Saved entries
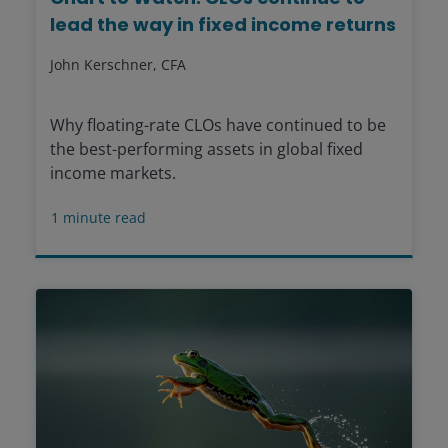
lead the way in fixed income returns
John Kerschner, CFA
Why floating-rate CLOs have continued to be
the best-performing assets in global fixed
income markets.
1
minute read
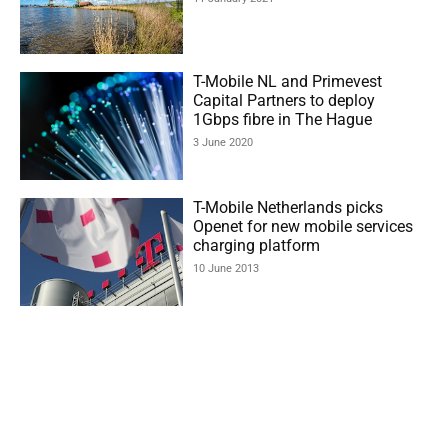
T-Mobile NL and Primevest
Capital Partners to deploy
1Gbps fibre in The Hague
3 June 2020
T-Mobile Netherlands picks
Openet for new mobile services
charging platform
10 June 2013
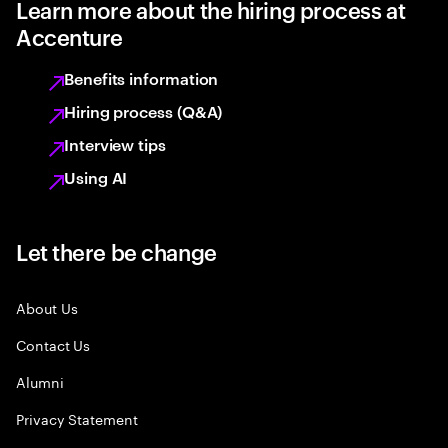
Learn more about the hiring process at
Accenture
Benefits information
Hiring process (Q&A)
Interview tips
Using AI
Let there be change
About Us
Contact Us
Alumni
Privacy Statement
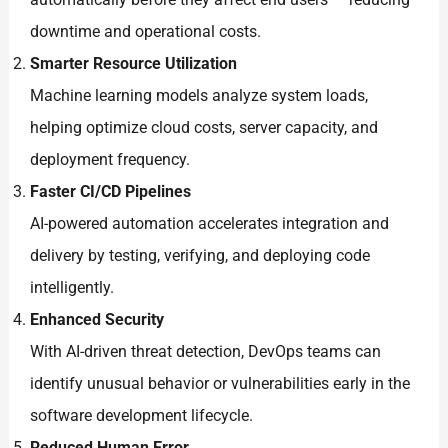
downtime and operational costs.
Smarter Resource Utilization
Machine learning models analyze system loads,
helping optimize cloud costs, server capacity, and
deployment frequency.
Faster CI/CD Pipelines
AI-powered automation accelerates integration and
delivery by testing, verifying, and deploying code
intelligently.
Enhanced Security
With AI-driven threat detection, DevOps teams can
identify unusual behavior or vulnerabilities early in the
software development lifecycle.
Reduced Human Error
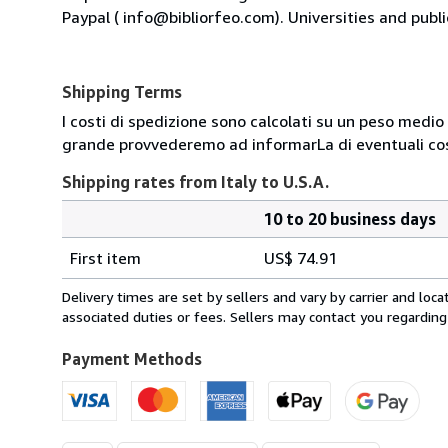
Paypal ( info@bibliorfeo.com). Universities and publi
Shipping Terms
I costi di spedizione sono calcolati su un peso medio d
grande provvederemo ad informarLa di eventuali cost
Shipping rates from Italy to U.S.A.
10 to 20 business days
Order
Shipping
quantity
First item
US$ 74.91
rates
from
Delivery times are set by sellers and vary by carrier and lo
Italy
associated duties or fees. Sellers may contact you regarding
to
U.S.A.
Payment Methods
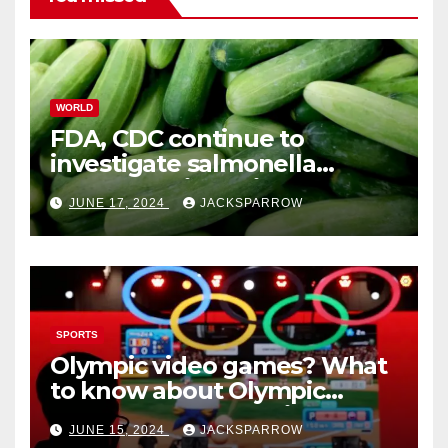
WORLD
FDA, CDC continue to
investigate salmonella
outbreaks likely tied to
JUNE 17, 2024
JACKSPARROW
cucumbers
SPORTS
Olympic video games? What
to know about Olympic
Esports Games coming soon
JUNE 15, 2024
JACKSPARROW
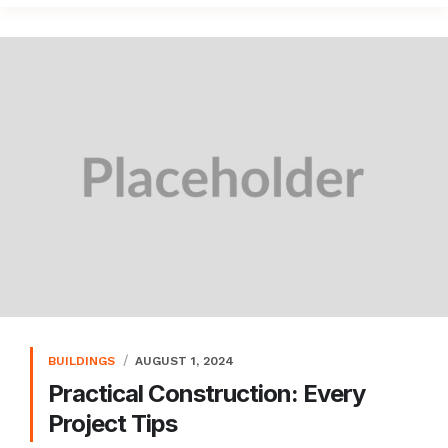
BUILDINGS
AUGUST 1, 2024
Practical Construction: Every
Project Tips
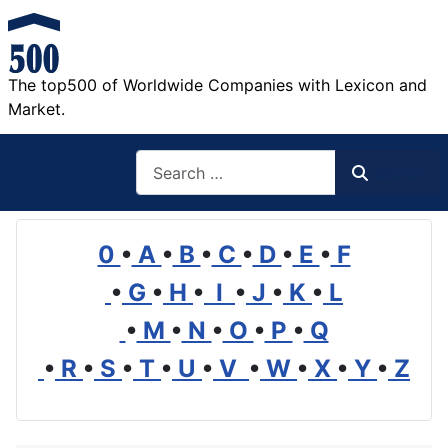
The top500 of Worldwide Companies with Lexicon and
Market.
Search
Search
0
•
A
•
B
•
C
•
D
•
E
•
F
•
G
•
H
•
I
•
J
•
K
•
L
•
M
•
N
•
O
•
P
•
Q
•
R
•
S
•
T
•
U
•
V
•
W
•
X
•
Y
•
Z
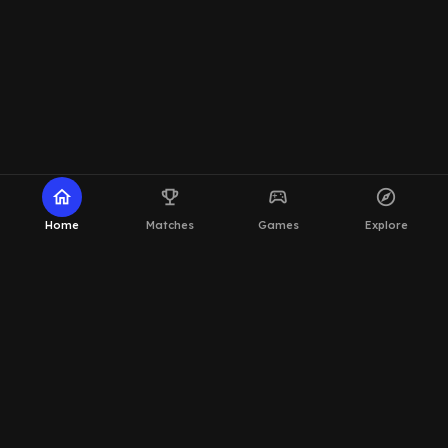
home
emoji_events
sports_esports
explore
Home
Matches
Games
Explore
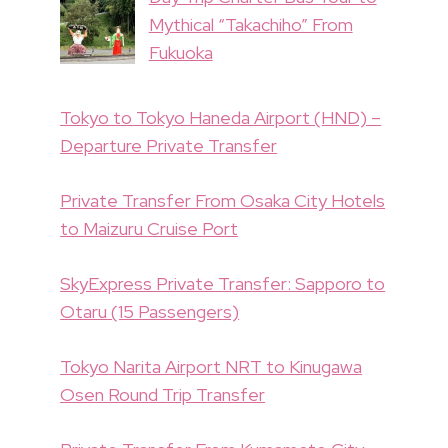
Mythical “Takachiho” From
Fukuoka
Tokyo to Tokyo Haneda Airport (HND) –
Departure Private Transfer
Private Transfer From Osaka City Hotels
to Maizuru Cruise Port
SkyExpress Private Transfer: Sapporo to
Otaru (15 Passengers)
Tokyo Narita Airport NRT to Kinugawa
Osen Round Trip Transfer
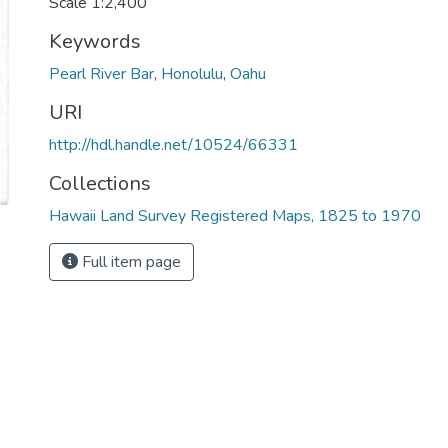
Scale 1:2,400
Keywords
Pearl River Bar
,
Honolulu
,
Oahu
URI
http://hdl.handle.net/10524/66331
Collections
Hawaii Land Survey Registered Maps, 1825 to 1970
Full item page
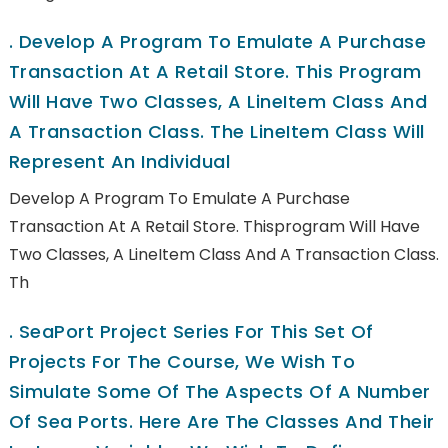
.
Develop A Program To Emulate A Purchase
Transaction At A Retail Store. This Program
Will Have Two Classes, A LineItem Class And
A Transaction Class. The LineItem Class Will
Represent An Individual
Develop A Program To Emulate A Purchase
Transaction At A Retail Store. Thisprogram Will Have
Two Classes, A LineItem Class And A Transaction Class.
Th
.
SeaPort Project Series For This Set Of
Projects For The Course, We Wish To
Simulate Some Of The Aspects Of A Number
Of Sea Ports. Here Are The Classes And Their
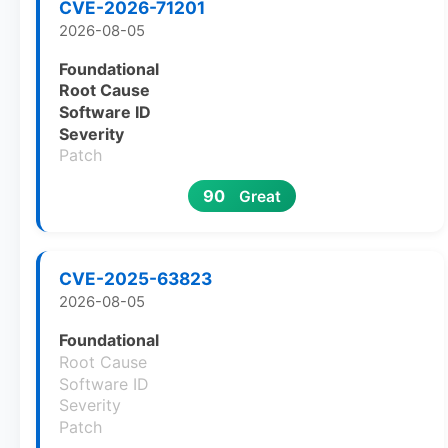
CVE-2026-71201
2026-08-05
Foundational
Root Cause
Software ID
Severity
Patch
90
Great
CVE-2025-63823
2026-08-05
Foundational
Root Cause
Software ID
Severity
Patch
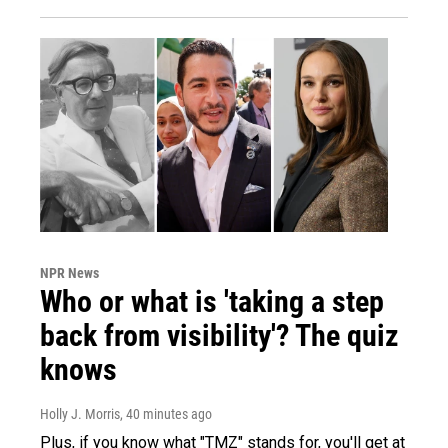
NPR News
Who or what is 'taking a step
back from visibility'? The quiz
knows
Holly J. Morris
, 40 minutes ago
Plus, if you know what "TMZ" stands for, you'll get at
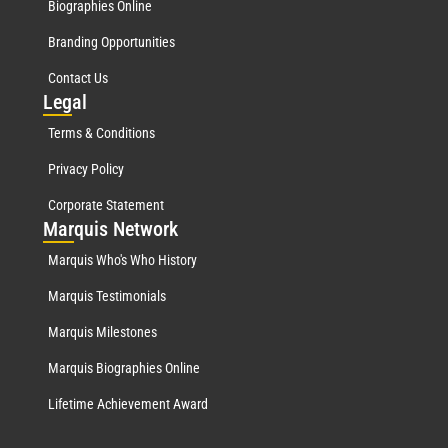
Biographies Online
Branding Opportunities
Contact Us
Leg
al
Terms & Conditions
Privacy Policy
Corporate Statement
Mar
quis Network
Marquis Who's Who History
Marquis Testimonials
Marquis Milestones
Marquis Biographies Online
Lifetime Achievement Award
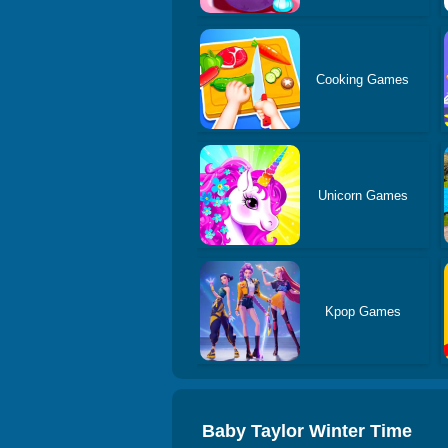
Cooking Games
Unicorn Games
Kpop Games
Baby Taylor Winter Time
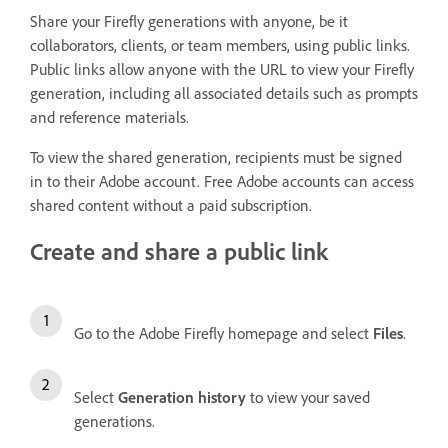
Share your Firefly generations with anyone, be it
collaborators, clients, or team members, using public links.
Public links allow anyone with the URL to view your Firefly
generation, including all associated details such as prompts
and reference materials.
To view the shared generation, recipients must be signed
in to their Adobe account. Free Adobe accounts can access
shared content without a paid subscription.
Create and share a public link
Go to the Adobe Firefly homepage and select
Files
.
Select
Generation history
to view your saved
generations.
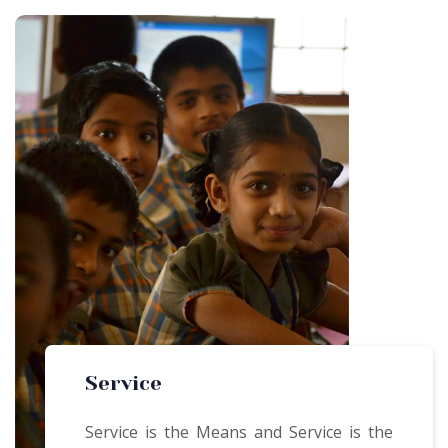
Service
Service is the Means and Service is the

What to produce
Filter the data above, keeping only lines that include the string "Transfer".

Exercise solution
Departure Private Transfer
Private Transfer From Osaka City Hotels
SkyExpress Private Transfer: Sapporo to
Osen Round Trip Transfer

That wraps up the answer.